Tess’s father lived in a shack on the beach. It was about an hour walk from the boardwalk and fairly isolated. It was on the very edge of Chikoyo, where the police rarely visited. As far as she knew, they didn’t even respond to emergency calls there.
His house was near only two other houses—a boarding home for the elderly and the very sick, and the other was inhabited by an extremely old blind woman. Tess’s father was friendly with her and sometimes brought her lunch, but not since he’s been sick. Everything changed when he became sick.
George Galvin used to be handsome, with a dash of gray hair, and a strong build. When Tess visited him on this occasion, he was withered and tired looking. He could barely make it to the front door to answer it.
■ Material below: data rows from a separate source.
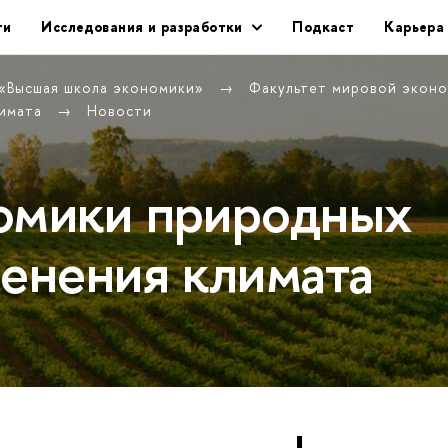
ти
Исследования и разработки
Подкаст
Карьера
 «Высшая школа экономики»
Факультет мировой экон
лимата
Новости
омики природных
менения климата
But he always smiled when he saw Tess.
“Tess…what are you doing here?” Most people couldn’t understand his thick accent and that frustrated him, which made him hard to take care of. Tess, on the other hand, was comforted when she heard it. He pushed open the door. “You’re supposed to be checked in.”
Since Tess’s father was deemed unfit to take care of her, she had been sent to live in a group home. Now that she was eighteen, she could live where ever she wanted. She could stay and take care of her father. At least there was something.
“I’m eighteen,” Tess reminded him. He had a bad memory lately. “I can stay here. I can take care of you.”
He looked worried as she took a seat on his couch. The whole house was only a few rooms—a kitchen, a small living room, a bedroom, and a bathroom. Tess watched as he hobbled over and took a seat next to her. It looked like every movement pained him.
“I don’t want your life to be looking after me,” he said. There was sadness in his eyes as he looked over her scars. “You should live somewhere in the city and find a good job.”
“The city is a terrible place. I’ll get a job near the boardwalk. I can walk there and come home at night,” Tess replied.
“You won’t make enough money with a job here,” her father said.
Tess shifted in her seat. Something was wrong.
“Since when do you care about how much money I make? What’s wrong with me living here?”
“I know you have fees to pay. The police came to see me. They’re worried you might hide out here.”
“They came here?” Tess said, standing up. “They bothered you?”
“They were trying to scare you…to scare me!” Tess shouted angrily.
She could see it was all stressing out her father, so she calmed herself down and sat back on the couch. Her hand was trembling in her lap.
“What are you going to do, Tess?” He asked. “I’m getting very sick. I might be sent to the group home. I wish I could help you, do you know that?”
“I know,” Tess replied, after a while.
“I wish I could get you the money,” he said.
Tess stood up and wrapped her arms around him. She placed her left hand gently on his back.
“You’ve been through enough,” Tess replied. “But I think I can help us. I think I know a way out of this.”
Her father didn’t say anything else. They held each other for a few more moments until he finally pulled away and shuffled to his room.
Tess walked up to the beach and sat on the sand. Her hand dug into her pocket and pulled out the card The Creator had left her. There was no number or address to find him at, just to come to the check in spot, which was back downtown.
She wondered briefly if that night would be the last time she’d ever see her father.